Honored with her producer husband Frank Marshall, Kennedy was the first woman to receive the Academy of Motion Picture Arts and Sciences’ annual Irving. G. Thalberg award.
In 2012, Kennedy became president of LucasFilm, reviving the sci-fi saga and producing multi-billion dollar movies “Star Wars: The Force Awakens” and “Star Wars: The Last Jedi” that have made her one of the most powerful executives in Hollywood.
“I am very proud to be the first woman to accept this award. But I am also not the first to deserve it and I am 100 percent sure I am not the last,” Kennedy said to wild applause at a gala dinner attended by studio executives and many of Hollywood’s biggest actors and directors.
Kennedy and Marshall co-founded Amblin Entertainment with director Steven Spielberg in 1981 and produced of blockbusters including “Raiders of the Lost Ark,” “Jurassic Park” and “E.T.: The Extra Terrestrial.”
Kennedy said recent efforts to improve diversity in Hollywood and give women better roles in front of and behind the camera must be embraced.
“It is my hope that with the inclusion of these powerful new voices, we might just bring the world back to its senses and maybe, just maybe, shatter a few glass ceilings along the way,” Kennedy said.

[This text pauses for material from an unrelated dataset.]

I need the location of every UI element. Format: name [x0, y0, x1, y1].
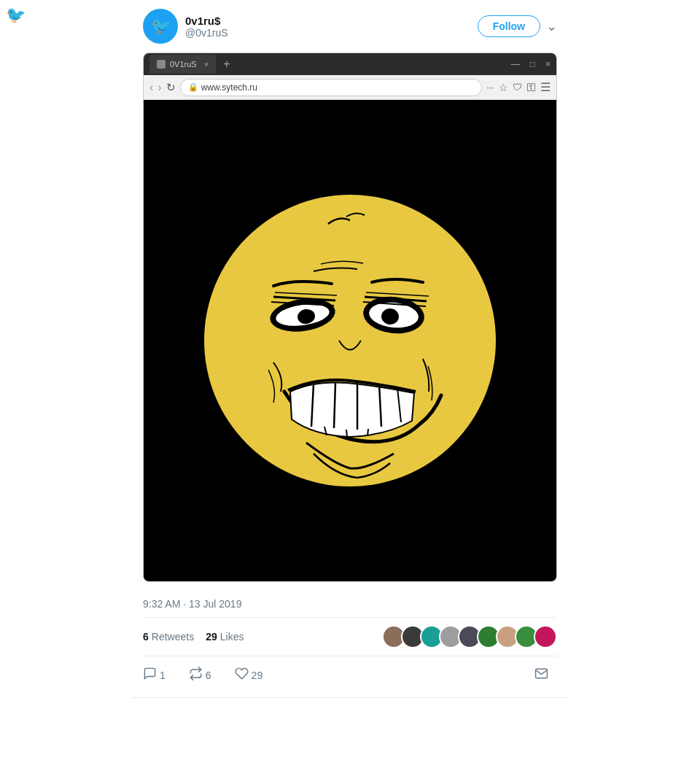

Veteran actress Cicely Tyson, who turns 94 in December, was presented with an honorary Oscar for lifetime achievement, along with Argentinian musician Lalo Schifrin, the composer of scores for “Dirty Harry” and “Mission: Impossible,” and publicist Marvin Levy, who has worked with Spielberg for more than 40 years.
New York-born Tyson, who has appeared in numerous films, television shows and stage plays, was praised by record producer Quincy Jones for her “grace, dignity and class” and for focusing on roles that highlight the struggles of African-Americans.
Filmmaker Tyler Perry noted that Tyson began her career in 1950 “when black people weren’t allowed to come in through front doors.”
She became known for playing strong black women in TV series such as “Roots” in the 1970s, the 1972 movie “Sounder” and more recently “The Help.” “She is a queen to us,” Perry said.